Bison & Flex
Bison and Flex form a traditional parser generator toolchain widely used in C/C++ environments. They are suitable for scenarios where you need custom language parsing, including SQL-like expressions, DSLs, or expression evaluation.
What It Is
- Flex (lexical analyzer): Tokenizes input text into symbols.
- Bison (parser generator): Builds a parser from grammar rules and produces a parse tree or AST.
- Together, they allow building a full compiler-like pipeline:
Input Text -> Lexical Tokens -> AST/Parse Tree -> Execution/Translation.
When to Use
- Small to medium DSLs in C/C++ projects.
- Offline language compilation or code generation, where control over parsing and AST is important.
- Real-time SQL or expression parsing in C++ backend systems; Bison has no mature alternative in C++ for complex grammars.
Traditional business applications often do not need this level of IR or parsing control.
Advantages
- Mature, stable in C/C++ ecosystems.
- Fine-grained control of grammar, parsing, and AST generation.
- Integrates with C++ code directly.
- Many real-world examples, including SQL parsers in production systems.
Considerations
- C mode recommended for better ecosystem compatibility; C++ mode is less mature.
- Integration is more complex than PEGTL or DSL-based proto parsers.
- Parsing performance is closely related to expression complexity and grammar design, including backtracking requirements.

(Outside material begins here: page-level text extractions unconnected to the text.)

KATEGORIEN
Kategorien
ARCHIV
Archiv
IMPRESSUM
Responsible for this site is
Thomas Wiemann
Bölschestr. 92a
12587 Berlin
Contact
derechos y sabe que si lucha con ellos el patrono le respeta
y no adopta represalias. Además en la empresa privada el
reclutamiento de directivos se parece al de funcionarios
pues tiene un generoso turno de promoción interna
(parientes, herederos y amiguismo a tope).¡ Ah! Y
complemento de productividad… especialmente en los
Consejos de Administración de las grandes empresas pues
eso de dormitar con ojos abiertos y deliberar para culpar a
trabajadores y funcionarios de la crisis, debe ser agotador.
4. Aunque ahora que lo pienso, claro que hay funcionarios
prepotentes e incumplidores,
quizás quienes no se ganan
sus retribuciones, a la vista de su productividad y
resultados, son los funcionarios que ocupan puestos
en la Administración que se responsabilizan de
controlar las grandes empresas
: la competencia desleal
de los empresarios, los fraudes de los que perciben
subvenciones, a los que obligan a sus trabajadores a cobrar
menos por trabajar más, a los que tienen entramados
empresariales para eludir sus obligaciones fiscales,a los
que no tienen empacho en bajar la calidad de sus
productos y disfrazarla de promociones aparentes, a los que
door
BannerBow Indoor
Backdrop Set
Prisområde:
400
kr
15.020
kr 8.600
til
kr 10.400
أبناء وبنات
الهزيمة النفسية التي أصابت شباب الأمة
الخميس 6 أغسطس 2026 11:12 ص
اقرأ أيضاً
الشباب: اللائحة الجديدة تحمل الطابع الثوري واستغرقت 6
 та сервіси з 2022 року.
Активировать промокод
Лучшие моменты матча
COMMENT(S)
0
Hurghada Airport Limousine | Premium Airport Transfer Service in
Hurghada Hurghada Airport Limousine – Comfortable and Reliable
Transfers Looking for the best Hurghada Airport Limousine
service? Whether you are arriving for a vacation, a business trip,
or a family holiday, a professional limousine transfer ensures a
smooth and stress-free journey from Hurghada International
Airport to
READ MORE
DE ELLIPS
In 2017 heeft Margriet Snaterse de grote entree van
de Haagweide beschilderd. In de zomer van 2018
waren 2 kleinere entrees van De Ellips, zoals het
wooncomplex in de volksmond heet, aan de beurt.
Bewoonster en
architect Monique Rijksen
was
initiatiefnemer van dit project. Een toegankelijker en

- Good for offline compilation pipelines, not primarily for high-throughput online services.
Minimal Example
This example shows a full Flex -> Bison -> C++ integration pipeline.
Lexer (lexer.l)
%{
#include "parser.tab.h"
#include <cstdlib>
%}
%%
SELECT return SELECT;
FROM return FROM;
WHERE return WHERE;
[0-9]+ { yylval.ival = atoi(yytext); return NUMBER; }
[a-zA-Z_]+ { yylval.sval = strdup(yytext); return IDENTIFIER; }
[ \t\n]+ /* skip whitespace */;
. return *yytext;
%%
Parser (parser.y)
%{
#include <iostream>
#include <string>
#include <vector>
using namespace std;
struct Column { string name; };
struct Table { string name; };
struct Condition { string expr; };
struct Query {
vector<Column> columns;
Table table;
Condition condition;
};
Query parsedQuery;
%}
%union {
int ival;
char* sval;
}
%token SELECT FROM WHERE IDENTIFIER NUMBER
%type <sval> IDENTIFIER
%type <ival> NUMBER
%%
query:
SELECT select_list FROM table_name where_clause
;
select_list:
IDENTIFIER { parsedQuery.columns.push_back({$1}); free($1); }
| select_list ',' IDENTIFIER { parsedQuery.columns.push_back({$3}); free($3); }
;
table_name:
IDENTIFIER { parsedQuery.table.name = $1; free($1); }
;
where_clause:
WHERE condition { parsedQuery.condition.expr = $2; free($2); }
| /* empty */ { parsedQuery.condition.expr = ""; }
;
condition:
IDENTIFIER '>' NUMBER
{
string cond = string($1) + ">" + to_string($3);
$$ = strdup(cond.c_str());
free($1);
}
;
%%
C++ Integration (main.cpp)
#include <iostream>
extern "C" {
int yyparse();
extern FILE* yyin;
}
int main() {
FILE* f = fopen("example.sql", "r");
if (!f) {
std::cerr << "Cannot open file" << std::endl;
return 1;
}
yyin = f;
yyparse();
fclose(f);
return 0;
}
CMake Build Example
cmake_minimum_required(VERSION 3.10)
project(sql_parser)
find_package(FLEX REQUIRED)
find_package(BISON REQUIRED)
BISON_TARGET(Parser parser.y ${CMAKE_CURRENT_BINARY_DIR}/parser.tab.cpp)
FLEX_TARGET(Lexer lexer.l ${CMAKE_CURRENT_BINARY_DIR}/lex.yy.cpp)
ADD_FLEX_BISON_DEPENDENCY(Lexer Parser)
add_executable(sql_parser main.cpp ${BISON_Parser_OUTPUTS} ${FLEX_Lexer_OUTPUTS})
References
Summary
- Integration complexity: Medium–High (requires C/C++ linkage, memory management).
- Performance: Good for offline or limited online parsing; depends on grammar complexity.
- Best use cases: Offline compilation, expression evaluation, SQL parsing in backend systems.
The minimal example demonstrates complete pipeline integration, which is critical for readers to understand practical usage, not just fragments.